CFP: Religious Secrecy as Contact
The editors of the volume 'Religious Secrecy as Contact. Secrets as Promoters of Religious Dynamics' would like to invite contributions concerned with any of the following areas: Islam, Tibet, Central Asia, India, Shamanism (in Asia or Europe). Contributions on other areas of European and Asian religions would also be considered. We are looking for articles that explore the role of secrecy and secrets in situations of religious contact. For further information please contact Anna Akasoy (email@example.com).

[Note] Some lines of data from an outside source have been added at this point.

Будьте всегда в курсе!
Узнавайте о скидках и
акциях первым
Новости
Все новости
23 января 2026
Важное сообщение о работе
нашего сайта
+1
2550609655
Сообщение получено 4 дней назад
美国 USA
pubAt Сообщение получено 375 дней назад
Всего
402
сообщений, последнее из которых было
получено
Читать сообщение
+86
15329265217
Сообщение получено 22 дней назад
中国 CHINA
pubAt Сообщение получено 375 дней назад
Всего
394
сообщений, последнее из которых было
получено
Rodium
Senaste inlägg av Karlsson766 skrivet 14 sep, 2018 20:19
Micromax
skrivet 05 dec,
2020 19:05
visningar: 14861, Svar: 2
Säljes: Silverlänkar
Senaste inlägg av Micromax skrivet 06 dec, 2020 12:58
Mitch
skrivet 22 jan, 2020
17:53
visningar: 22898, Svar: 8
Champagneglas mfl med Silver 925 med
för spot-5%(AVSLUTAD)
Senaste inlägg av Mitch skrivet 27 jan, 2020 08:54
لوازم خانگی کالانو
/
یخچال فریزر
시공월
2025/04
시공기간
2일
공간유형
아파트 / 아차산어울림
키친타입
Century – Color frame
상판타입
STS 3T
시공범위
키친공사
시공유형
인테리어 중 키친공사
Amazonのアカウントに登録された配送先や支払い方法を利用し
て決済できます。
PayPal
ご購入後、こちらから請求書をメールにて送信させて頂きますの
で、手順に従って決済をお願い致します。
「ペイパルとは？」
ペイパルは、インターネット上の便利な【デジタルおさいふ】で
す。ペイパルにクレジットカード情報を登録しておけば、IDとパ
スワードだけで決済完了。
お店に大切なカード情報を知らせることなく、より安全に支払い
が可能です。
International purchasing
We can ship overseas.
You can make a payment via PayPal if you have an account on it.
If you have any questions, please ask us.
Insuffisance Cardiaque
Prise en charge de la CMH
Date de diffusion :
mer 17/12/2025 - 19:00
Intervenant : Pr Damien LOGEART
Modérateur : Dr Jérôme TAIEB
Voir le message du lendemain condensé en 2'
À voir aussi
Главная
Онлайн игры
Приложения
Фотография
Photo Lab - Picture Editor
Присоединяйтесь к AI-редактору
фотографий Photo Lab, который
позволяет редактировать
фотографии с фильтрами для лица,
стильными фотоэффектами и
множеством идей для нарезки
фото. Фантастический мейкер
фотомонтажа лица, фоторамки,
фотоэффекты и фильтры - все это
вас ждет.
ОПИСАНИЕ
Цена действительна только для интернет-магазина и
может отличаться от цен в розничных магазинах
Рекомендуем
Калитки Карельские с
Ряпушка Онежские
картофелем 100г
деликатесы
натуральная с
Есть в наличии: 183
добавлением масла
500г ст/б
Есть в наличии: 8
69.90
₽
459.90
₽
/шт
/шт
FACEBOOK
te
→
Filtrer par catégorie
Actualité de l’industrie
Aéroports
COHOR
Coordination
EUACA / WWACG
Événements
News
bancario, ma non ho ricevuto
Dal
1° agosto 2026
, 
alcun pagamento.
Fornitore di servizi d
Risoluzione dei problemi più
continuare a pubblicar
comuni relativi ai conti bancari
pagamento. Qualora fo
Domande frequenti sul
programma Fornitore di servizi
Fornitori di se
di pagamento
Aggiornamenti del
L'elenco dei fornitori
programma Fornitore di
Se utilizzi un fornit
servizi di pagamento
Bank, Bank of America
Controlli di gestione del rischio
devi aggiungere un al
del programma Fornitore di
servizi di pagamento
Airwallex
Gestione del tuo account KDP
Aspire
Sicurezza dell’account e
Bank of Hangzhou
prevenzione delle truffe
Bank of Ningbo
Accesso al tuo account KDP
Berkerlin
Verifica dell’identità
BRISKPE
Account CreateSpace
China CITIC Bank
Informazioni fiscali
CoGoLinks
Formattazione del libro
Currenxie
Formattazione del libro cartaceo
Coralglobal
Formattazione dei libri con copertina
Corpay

Religious Secrecy as Contact: Secrets as Promoters of Religious Dynamics
Editors: A. Akasoy, L. Di Giacinto, G. Halkias, A. Müller-Lee, P. Reichling, K.M. Stünkel
The proposed volume focuses on “strategies of secrecy” and their role in the history of religious contacts, a neglected field of research in Religious Studies. It comprises a collection of papers presented in a series of interdisciplinary workshops and conferences on the subject of “religion and secrecy” held at the Käte Hamburger Consortium “Dynamics in the History of Religions” between 2008 and 2012.
The contributions of the volume analyse the phenomenon of „secretizing‟: As Mark Teeuwen pointed out, secrecy ― „a form of religious practice in its own right‟ ― refers to a certain process within a given social situation where the secret functions in a certain institutional framework (Teeuwen, Mark and Scheid, Bernhard, eds., The Culture of Secrecy in Japanese Religion, New York: Routledge 2006, p. 4). The secret itself may be replaced by ritualized secretism that is independent of the content of the secret (Johnson, Paul Christopher, Secret, Gossip, and Gods. The Transformation of Brazilian Candomblé, Oxford and New York: Oxford University Press, 2002, p. 3).
The volume challenges the traditional analysis that understands secret merely as a social and epistemological device that prevents contact between an „ingroup‟ and an „outgroup‟ and provides the means to cut one‟s own tradition from external influences. The present volume will rather build on Assmann‟s insights on secrecy as “interaktives Geschehen”, because secrecy involves an interactive dimension which fulfils an important function in cross-cultural contacts‟. (Aleida Assmann, Jan Assmann, „Die Erfindung des Geheimnisses durch die Neugier“, in: Aleida Assmann, Jan Assmann, eds., Schleier und Schwelle III. Geheimnis und Neuzeit, München: Fink 1999, p. 8). Accordingly, the general hypothesis of the volume is that secrets play a significant role in the inter-religious and intrareligious exchange and all the essays shall examine the function of secrets in examples of religious contacts.
While aspects of secrecy usually seem to play a role in religious conduct, analysing the role of secrets within religious traditions involves difficulties. Since, by definition, one cannot hope to grasp „the secret‟ on the level of the object language, the field of possible investigation is reduced to the functional and the linguistic field. More precisely, secrecy can be analysed as a semantic structure that can be identified and described phenomenologically. Hence, it is also not necessary to assume that the terminology of secrecy should be translated one to one across cultures.
Secrets are by no means neutral or indifferent notions in religious processes: They rather function as privileged zones of contact. A secret might be described as a catalyst for specific forms of communication since the elusive nature of secret offers rich opportunities for translations from one religious tradition into another and often the results are miscomprehensions, which are harshly rejected by the old secret-keepers. In any case, secrets may function as interfaces of inter-religious and intrareligious contact. As such, they should be analyzed as a blank space that can be identified in distinct ways and understood as a process of emptying conceptual content in different linguistic contexts. Finally, because the content of secrets cannot be determined and translations remain in flux, secrets promote rather than prevent the concrescence of religious traditions.